Considering the change of equilibrium fraction, however, the kinetic simulation shows a significant deviation from the equilibrium. As shown in Fig. 3(c), the equilibrium phase diagram calculation suggests that a half of NbC precipitates dissolve at 1000°C and that they are completely decomposed approximately at 1040°C. On the other hand, the experimental data show that dissolution is far from complete at 1060°C for the typical slow heating-rate of 0.13°C s−1. This indicates that kinetics limits the dissolution of NbC in slab, which therefore deviates from any prediction based on equilibrium alone.
To validate the kinetic simulations, the change in the average size of NbC upon heating was examined using interrupted quenching at 1060, 1160 and 1260°C, respectively. Representative HAADF-STEM images for the precipitation size analysis are shown in Figs. 4(a), 4(b) and the results are summarised in Table 2. A comparison between the calculated and measured mean sizes in Fig. 4(c) shows reasonable agreement, and confirms that NbC dissolution at the heat rate used deviates significantly from that expected under equilibrium conditions. Also Figs. 4(d), 4(e) represent the measured and calculated normalized size distributions of NbC. There is good agreement for 1060°C but the measured distribution for 1160°C falls short of that calculated. This is also reflected in the fact that the average size measured for 1160°C is less than that predicted (Fig. 4(c)). The probable reason for this is that the distribution and average size changes rapidly, as shown in Fig. 4(c), once the temperature exceeds 1060°C, so that small errors in temperature or homogeneity can have a large effect on the nature of the NbC.
TEM micrographs showing undissolved NbC (a) at 1060°C and (b) 1160°C. (c) Comparison between calculated and observed radius of NbC upon heating. Arrow indicates the equilibrium temperature for complete dissolution of NbC in the investigated alloy. Comparison between observed and simulated size distribution (d) at 1060°C and (e) 1160°C.
| 1060°C | 1160°C | 1260°C | |
|---|---|---|---|
| Average radius (nm) | 12.4 ± 3.7 | 5.8 ± 1.6 | – |
| Number of precipitates | 212 | 31 | 0 |
The results shown in Fig. 5 where calculations have been conducted as a function of heating rate are interesting. Naturally, the temperature at which dissolution is complete is reduced as the heating rate becomes slower, but it is also important to note that in the case of the slowest of heating rates studied, 0.0013°C s−1, substantial coarsening sets in at high temperatures, which is confirmed by experimental observation. It is possible that this could lead to a heterogeneous distribution of NbC if the dissolution process is incomplete.
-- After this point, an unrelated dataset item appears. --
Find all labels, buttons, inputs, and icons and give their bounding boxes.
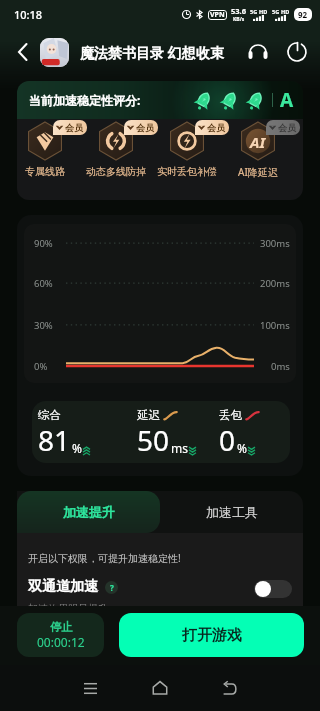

Influence of heating rate on the dissolution behaviour of NbC. (a) mean radius and (b) fraction of NbC. The open symbol in (a) represents the observed average radius at 1170°C at heating rate of 0.0013°C/s.
The dissolution behaviour of NbC in slab during reheating process is investigated both experimentally and using simulations that have as an input, the experimentally measured initial NbC precipitate size distribution. For a heating rate of 0.13°C s−1, which is typical during slab reheating, the following conclusions can be reached:
(1) The kinetics of dissolution limit the amount of NbC that dissolves less than expected from equilibrium. The kinetic calculation reliably predicts the dissolution kinetics, which is confirmed by microstructural observation using interrupted quenching. It indicates the kinetic consideration is critical for quantitative evaluation of dissolution behavior of NbC during reheating, which is important for the microstructure optimization in subsequent hot-rolling.
(2) Using much slower heating rates has the disadvantage that there is substantial particle coarsening below the temperature at which the volume fraction of NbC becomes zero. This may in some circumstances lead to a small number density of particularly coarse particles surviving in the steel before the hot-rolling process, with potential consequences on the properties of the rolled product.
The authors are grateful to POSCO for support through Steel Innovation Programme.